With some of the analysts described as Lawyers and in some cases, Senior Advocates, our students must by now be wondering why those of us who teach the course, ‘Media Law and Ethics’ spend so much time instructing them on a so-called sanctity of a judicial process. They would easily recall the large list of items that we assured them cannot be recklessly commented upon in and out of the court room by anyone who does not want to be convicted of ‘Contempt of Court.’ No less than one politician was recorded to have verbally assaulted a judge in a scenario where slander is technically described as actionable per se– meaning a defamatory statement that does not require proof. There have been other cases such as that of a Supreme Court Justice that was singled out for attack in a unanimous judgment. All of these have no doubt heated up the polity to the extent that it is becoming dangerous to be a judge! If so, will the forthcoming review of the Imo governorship case be handled without fear or favour? If not, into what precisely have our political class turned our democracy particularly its segment on the rule of law?
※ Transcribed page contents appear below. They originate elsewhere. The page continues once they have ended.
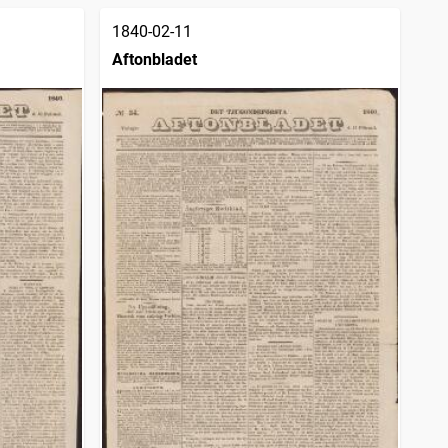
1840-02-11
Aftonbladet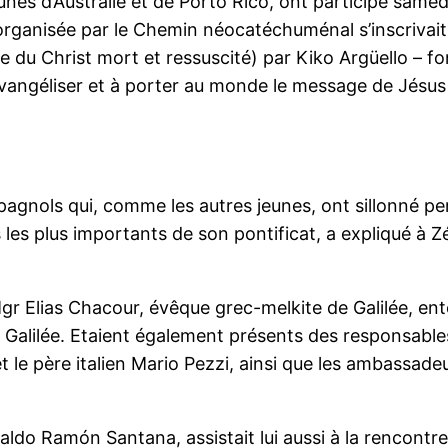
unes d’Australie et de Porto Rico, ont participé samed
rganisée par le Chemin néocatéchuménal s’inscrivait da
e du Christ mort et ressuscité) par Kiko Argüello –
à évangéliser et à porter au monde le message de Jésus
espagnols qui, comme les autres jeunes, ont sillonné p
s plus importants de son pontificat, a expliqué à Z
r Elias Chacour, évêque grec-melkite de Galilée, ento
 Galilée. Etaient également présents des responsables 
e père italien Mario Pezzi, ainsi que les ambassadeurs
ldo Ramón Santana, assistait lui aussi à la rencont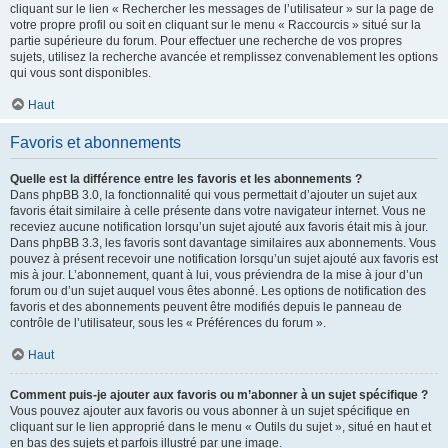
cliquant sur le lien « Rechercher les messages de l’utilisateur » sur la page de
votre propre profil ou soit en cliquant sur le menu « Raccourcis » situé sur la
partie supérieure du forum. Pour effectuer une recherche de vos propres
sujets, utilisez la recherche avancée et remplissez convenablement les options
qui vous sont disponibles.
Haut
Favoris et abonnements
Quelle est la différence entre les favoris et les abonnements ?
Dans phpBB 3.0, la fonctionnalité qui vous permettait d’ajouter un sujet aux
favoris était similaire à celle présente dans votre navigateur internet. Vous ne
receviez aucune notification lorsqu’un sujet ajouté aux favoris était mis à jour.
Dans phpBB 3.3, les favoris sont davantage similaires aux abonnements. Vous
pouvez à présent recevoir une notification lorsqu’un sujet ajouté aux favoris est
mis à jour. L’abonnement, quant à lui, vous préviendra de la mise à jour d’un
forum ou d’un sujet auquel vous êtes abonné. Les options de notification des
favoris et des abonnements peuvent être modifiés depuis le panneau de
contrôle de l’utilisateur, sous les « Préférences du forum ».
Haut
Comment puis-je ajouter aux favoris ou m’abonner à un sujet spécifique ?
Vous pouvez ajouter aux favoris ou vous abonner à un sujet spécifique en
cliquant sur le lien approprié dans le menu « Outils du sujet », situé en haut et
en bas des sujets et parfois illustré par une image.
Every well-meaning Nigerian should at this point deprecate the current trend whereby trial by the Judiciary – the societal institution set up for that purpose is gradually being substituted by media trial in breach of the due process of law. As if former Chief Justice Walter Onnoghen had a premonition that we were heading this way, he had warned everyone including lawyers in his 2018 new year message to the media that people should stop taking advantage of media discussions to channel the minds of the public towards certain outcomes for court cases. In Onnoghen’s words “we must not allow trial by newspaper or trial by television or trial by any medium other than the courts of law” rightly because trial is a word which is tied to the process of justice. It is because we did not heed his counsel, that both the Supreme Court and mere political analysts are all now reviewing the Imo case or indeed any case for that matter. In the circumstance, Nigeria is virtually heading to a system of trials without end. Already, we hear there are applications for the review of Zamfara, and Bayelsa cases by the ruling All Progressive Congress while the Peoples Democratic Party is warming up to seek a review of the Kano governorship case.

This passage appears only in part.